***** Source material *****
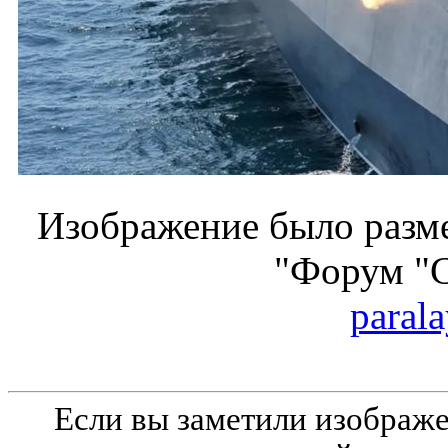
Изображение было разме
"Форум "
parala
Если вы заметили изобра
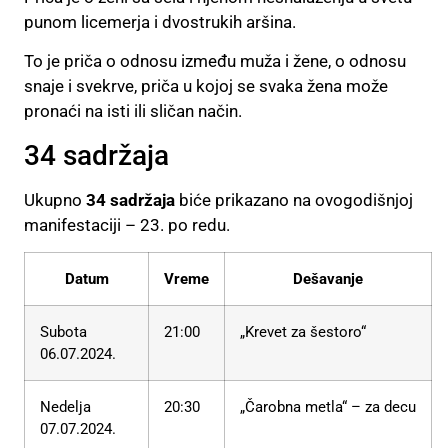
punom licemerja i dvostrukih aršina.
To je priča o odnosu između muža i žene, o odnosu
snaje i svekrve, priča u kojoj se svaka žena može
pronaći na isti ili sličan način.
34 sadržaja
Ukupno
34 sadržaja
biće prikazano na ovogodišnjoj
manifestaciji – 23. po redu.
Datum
Vreme
Dešavanje
Subota
21:00
„Krevet za šestoro“
06.07.2024.
Nedelja
20:30
„Čarobna metla“ – za decu
07.07.2024.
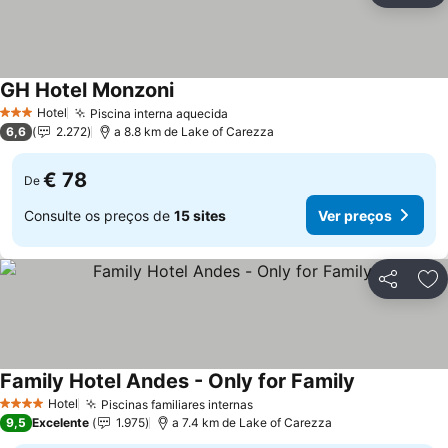
GH Hotel Monzoni
Ver preços
Hotel
Piscina interna aquecida
Ver preços
3 Estrelas
6,6
2.272
a 8.8 km de Lake of Carezza
€ 78
De
Consulte os preços de
15 sites
Ver preços
Partilhar
Ad
Family Hotel Andes - Only for Family
Ver preços
Hotel
Piscinas familiares internas
Ver preços
4 Estrelas
9,5
Excelente
1.975
a 7.4 km de Lake of Carezza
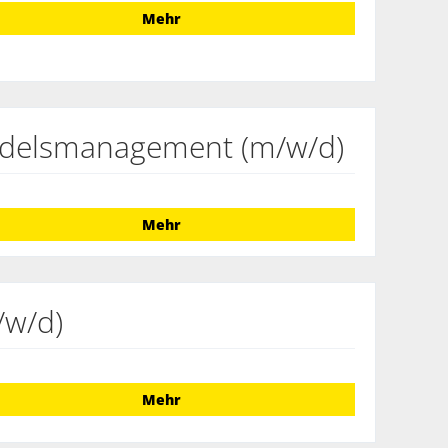
Mehr
ndelsmanagement (m/w/d)
Mehr
/w/d)
Mehr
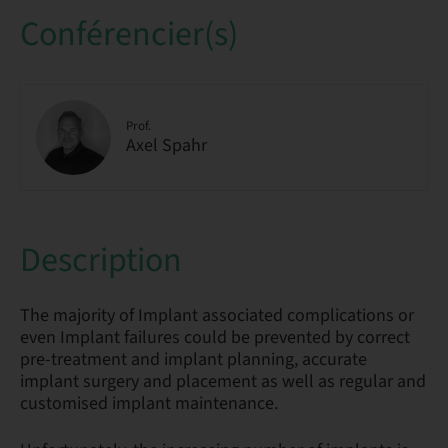
Conférencier(s)
Prof.
Axel Spahr
Description
The majority of Implant associated complications or
even Implant failures could be prevented by correct
pre-treatment and implant planning, accurate
implant surgery and placement as well as regular and
customised implant maintenance.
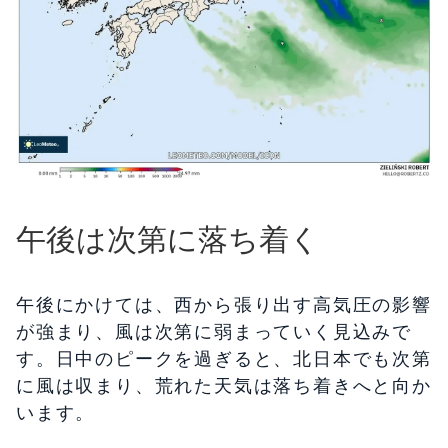
午後は次第に落ち着く
午後にかけては、西から張り出す高気圧の影響
が強まり、風は次第に弱まっていく見込みで
す。日中のピークを過ぎると、北日本でも次第
に風は収まり、荒れた天気は落ち着きへと向か
います。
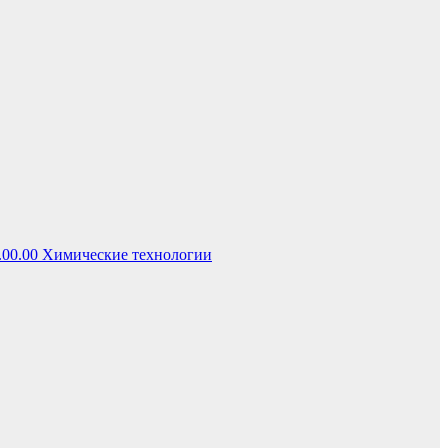
.00.00 Химические технологии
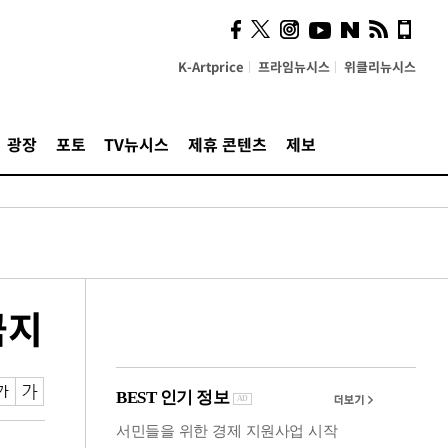
사이 해답 찾았죠"…알을
깨고 나온 '초자아'
K-Artprice
프라임뉴시스
위클리뉴시스
광장
포토
TV뉴시스
제휴 콘텐츠
제보
금지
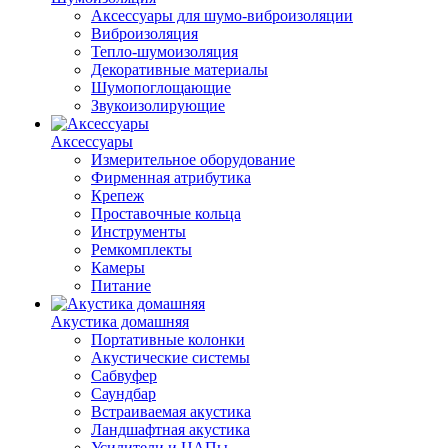
Аксессуары для шумо-виброизоляции
Виброизоляция
Тепло-шумоизоляция
Декоративные материалы
Шумопоглощающие
Звукоизолирующие
Аксессуары
Измерительное оборудование
Фирменная атрибутика
Крепеж
Проставочные кольца
Инструменты
Ремкомплекты
Камеры
Питание
Акустика домашняя
Портативные колонки
Акустические системы
Сабвуфер
Саундбар
Встраиваемая акустика
Ландшафтная акустика
Усилители и ЦАПы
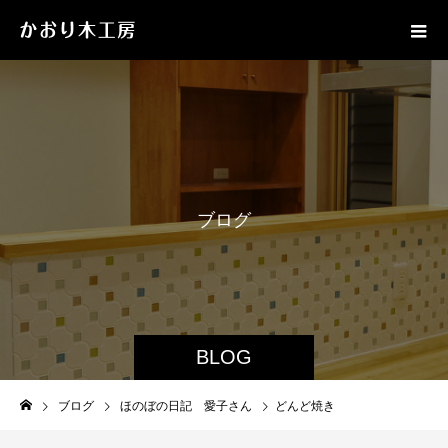
ブ
ロ
グ
BLOG
ブログ
ほのぼの日記 愛子さん
どんど焼き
*****
▸ **Exercise directions**: Copy every line of the material in which the word "priča" occurs.

▸ **Response**:
To je priča o odnosu između muža i žene, o odnosu
snaje i svekrve, priča u kojoj se svaka žena može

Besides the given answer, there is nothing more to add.